For the entries that appear below, write out the exact text and omit the pictures.
START MATERIAL FOR THIS TASK
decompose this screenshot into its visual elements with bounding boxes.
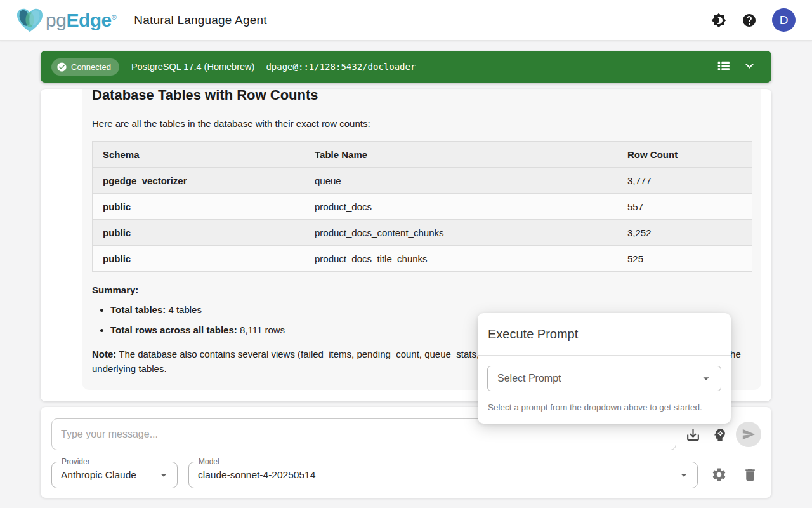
select-prompt-dropdown[interactable]: Select Prompt (487, 366, 721, 391)
table-cell: public (93, 246, 304, 272)
connection-collapse-chevron-icon[interactable] (742, 58, 757, 76)
model-select[interactable]: Model claude-sonnet-4-20250514 (188, 462, 698, 488)
download-icon[interactable] (685, 427, 701, 443)
dark-mode-toggle-icon[interactable] (711, 13, 726, 28)
table-cell: 525 (617, 246, 752, 272)
provider-select[interactable]: Provider Anthropic Claude (51, 462, 178, 488)
dropdown-arrow-icon (157, 468, 171, 482)
results-table: Schema Table Name Row Count pgedge_vecto… (92, 141, 752, 272)
dropdown-arrow-icon (677, 468, 691, 482)
server-version-label: PostgreSQL 17.4 (Homebrew) (131, 62, 255, 72)
table-cell: public (93, 194, 304, 220)
table-row: public product_docs_title_chunks 525 (93, 246, 752, 272)
execute-prompt-panel: Execute Prompt Select Prompt Select a pr… (478, 313, 731, 424)
dropdown-arrow-icon (699, 371, 713, 385)
send-icon (742, 427, 756, 441)
page-title: Natural Language Agent (134, 13, 266, 27)
table-header-cell: Table Name (304, 142, 617, 168)
table-cell: 557 (617, 194, 752, 220)
pgedge-heart-icon (15, 7, 44, 34)
user-avatar[interactable]: D (772, 8, 796, 32)
table-cell: product_docs_title_chunks (304, 246, 617, 272)
connection-status-label: Connected (71, 62, 111, 72)
table-row: public product_docs 557 (93, 194, 752, 220)
select-prompt-value: Select Prompt (497, 373, 561, 384)
execute-prompt-title: Execute Prompt (488, 326, 721, 342)
connection-string: dpage@::1/128:5432/docloader (266, 62, 416, 72)
connection-bar: Connected PostgreSQL 17.4 (Homebrew) dpa… (41, 51, 771, 83)
table-cell: queue (304, 168, 617, 194)
table-cell: product_docs_content_chunks (304, 220, 617, 246)
table-row: pgedge_vectorizer queue 3,777 (93, 168, 752, 194)
summary-heading: Summary: (92, 284, 751, 295)
clear-chat-trash-icon[interactable] (742, 467, 758, 483)
table-header-row: Schema Table Name Row Count (93, 142, 752, 168)
check-circle-icon (56, 62, 67, 72)
table-header-cell: Row Count (617, 142, 752, 168)
connection-status-badge: Connected (51, 58, 119, 76)
table-cell: product_docs (304, 194, 617, 220)
connection-list-icon[interactable] (716, 58, 731, 76)
table-cell: 3,777 (617, 168, 752, 194)
table-cell: pgedge_vectorizer (93, 168, 304, 194)
message-heading: Database Tables with Row Counts (92, 89, 751, 104)
execute-prompt-helper-text: Select a prompt from the dropdown above … (488, 403, 721, 412)
message-intro: Here are all the tables in the database … (92, 117, 751, 130)
ai-psychology-icon[interactable] (712, 427, 728, 443)
table-row: public product_docs_content_chunks 3,252 (93, 220, 752, 246)
settings-gear-icon[interactable] (711, 467, 727, 483)
pgedge-logo-text: pgEdge® (46, 10, 116, 31)
table-cell: public (93, 220, 304, 246)
table-header-cell: Schema (93, 142, 304, 168)
app-header: pgEdge® Natural Language Agent D (0, 0, 812, 41)
provider-value: Anthropic Claude (61, 469, 136, 481)
model-label: Model (195, 457, 223, 466)
table-cell: 3,252 (617, 220, 752, 246)
send-button[interactable] (736, 422, 761, 447)
pgedge-logo: pgEdge® (15, 7, 116, 34)
help-icon[interactable] (742, 13, 757, 28)
divider (478, 355, 731, 356)
model-value: claude-sonnet-4-20250514 (198, 469, 315, 481)
provider-label: Provider (58, 457, 93, 466)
END MATERIAL FOR THIS TASK
▶ **TASK SOLUTION**
decompose this screenshot into its visual elements with bounding boxes.
select-prompt-dropdown[interactable]: Select Prompt (487, 366, 721, 391)
table-cell: public (93, 246, 304, 272)
connection-collapse-chevron-icon[interactable] (742, 58, 757, 76)
model-select[interactable]: Model claude-sonnet-4-20250514 (188, 462, 698, 488)
download-icon[interactable] (685, 427, 701, 443)
dark-mode-toggle-icon[interactable] (711, 13, 726, 28)
table-cell: 525 (617, 246, 752, 272)
provider-select[interactable]: Provider Anthropic Claude (51, 462, 178, 488)
dropdown-arrow-icon (157, 468, 171, 482)
results-table: Schema Table Name Row Count pgedge_vecto… (92, 141, 752, 272)
dropdown-arrow-icon (677, 468, 691, 482)
server-version-label: PostgreSQL 17.4 (Homebrew) (131, 62, 255, 72)
table-cell: public (93, 194, 304, 220)
table-row: public product_docs_title_chunks 525 (93, 246, 752, 272)
execute-prompt-panel: Execute Prompt Select Prompt Select a pr… (478, 313, 731, 424)
dropdown-arrow-icon (699, 371, 713, 385)
send-icon (742, 427, 756, 441)
page-title: Natural Language Agent (134, 13, 266, 27)
table-header-cell: Table Name (304, 142, 617, 168)
table-cell: 557 (617, 194, 752, 220)
pgedge-heart-icon (15, 7, 44, 34)
user-avatar[interactable]: D (772, 8, 796, 32)
table-cell: product_docs_title_chunks (304, 246, 617, 272)
connection-status-label: Connected (71, 62, 111, 72)
table-row: public product_docs 557 (93, 194, 752, 220)
select-prompt-value: Select Prompt (497, 373, 561, 384)
execute-prompt-title: Execute Prompt (488, 326, 721, 342)
connection-string: dpage@::1/128:5432/docloader (266, 62, 416, 72)
connection-bar: Connected PostgreSQL 17.4 (Homebrew) dpa… (41, 51, 771, 83)
table-cell: queue (304, 168, 617, 194)
table-cell: product_docs_content_chunks (304, 220, 617, 246)
table-row: pgedge_vectorizer queue 3,777 (93, 168, 752, 194)
summary-heading: Summary: (92, 284, 751, 295)
clear-chat-trash-icon[interactable] (742, 467, 758, 483)
table-header-row: Schema Table Name Row Count (93, 142, 752, 168)
check-circle-icon (56, 62, 67, 72)
table-header-cell: Row Count (617, 142, 752, 168)
connection-status-badge: Connected (51, 58, 119, 76)
table-cell: product_docs (304, 194, 617, 220)
connection-list-icon[interactable] (716, 58, 731, 76)
table-cell: 3,777 (617, 168, 752, 194)
table-cell: pgedge_vectorizer (93, 168, 304, 194)
message-heading: Database Tables with Row Counts (92, 89, 751, 104)
execute-prompt-helper-text: Select a prompt from the dropdown above … (488, 403, 721, 412)
message-intro: Here are all the tables in the database … (92, 117, 751, 130)
ai-psychology-icon[interactable] (712, 427, 728, 443)
table-row: public product_docs_content_chunks 3,252 (93, 220, 752, 246)
settings-gear-icon[interactable] (711, 467, 727, 483)
pgedge-logo-text: pgEdge® (46, 10, 116, 31)
table-cell: public (93, 220, 304, 246)
table-header-cell: Schema (93, 142, 304, 168)
app-header: pgEdge® Natural Language Agent D (0, 0, 812, 41)
provider-value: Anthropic Claude (61, 469, 136, 481)
model-label: Model (195, 457, 223, 466)
table-cell: 3,252 (617, 220, 752, 246)
send-button[interactable] (736, 422, 761, 447)
pgedge-logo: pgEdge® (15, 7, 116, 34)
help-icon[interactable] (742, 13, 757, 28)
divider (478, 355, 731, 356)
model-value: claude-sonnet-4-20250514 (198, 469, 315, 481)
provider-label: Provider (58, 457, 93, 466)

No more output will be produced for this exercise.